Ao me lembrar da infância, embora eu sofresse por ser invisível ao mesmo modo, eu ainda assim tinha alguém comigo: eu mesmo. Não importasse qual o devaneio, qual o ocorrido, qual a tragédia ou discórdia, eu estava lá para mim mesmo. Nos momentos de solidão onde um abraço mudaria minha vida, ninguém estava lá a não ser eu mesmo. A minha rejeição do EU foi o que me tornou “forte” para a vida, porém eu rejeitei aquilo que sempre me apoiou e me acompanhou. Minhas brincadeiras de cavaleiros derrotando dragões e monstros com amigos imaginários, foram o que me fizeram vivos. Mas esses amigos não eram o foco de minhas aventuras e sim eu mesmo.
Nenhuma reciprocidade será maior do que o amor próprio, essa é a conclusão que cheguei em minhas observações. Você não vai trair a si próprio, não vai se enganar, não vai se esquecer nem ignorar. Cada pessoa vive em seu próprio mundo, dentro deste “eu”. Após essa descoberta eu finalmente compreendi o porquê de eu ter vivido uma vida invisível, eu queria viver em outro mundo negando a existência do meu mundo, do meu “eu”. Não era e nunca foi uma questão de buscar ou encontrar uma resposta no mundo afora. A existência não está por aí a ser descoberta, não. Ela é tecida, redigida e alimentada por nossa consciência, nosso espírito, nossa alma. Embora a interação externa nos faça ser quem somos para a sociedade segundo Vygotsky, ele ainda afirma que nossa cultura interior também nos faz ser o que somos. Se negarmos essa cultura interior nos transformamos em que, se não meras ilustrações copiosas de um ser inanimado com semelhanças humanóides.
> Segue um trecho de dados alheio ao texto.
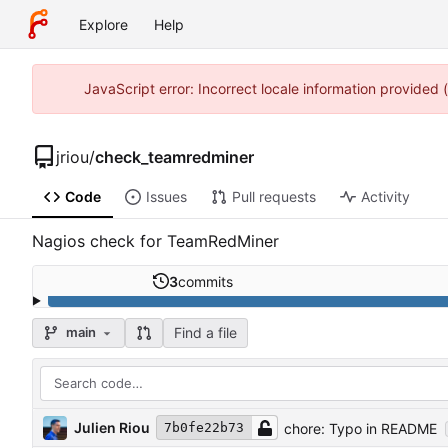
Explore
Help
JavaScript error: Incorrect locale information provided
jriou
/
check_teamredminer
Code
Issues
Pull requests
Activity
Nagios check for TeamRedMiner
3
commits
Find a file
main
Julien Riou
chore: Typo in README
7b0fe22b73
Um ser humano não é apenas biologia, ciência ou teologia. Não há formas filosóficas ou até teocêntricas da vida que não tenham surgido do mesmo lugar, do nosso “eu”. Um homem ou mulher sem este conceito, não é nada mais que um retrocesso da evolução ou até mesmo um estado de morte lírico da existência do mesmo.
Portanto, a resposta à minha pergunta anterior sobre inexistência e invisibilidade é simples: eu não me importo, pois eu encontrei o meu mundo e nele eu existo.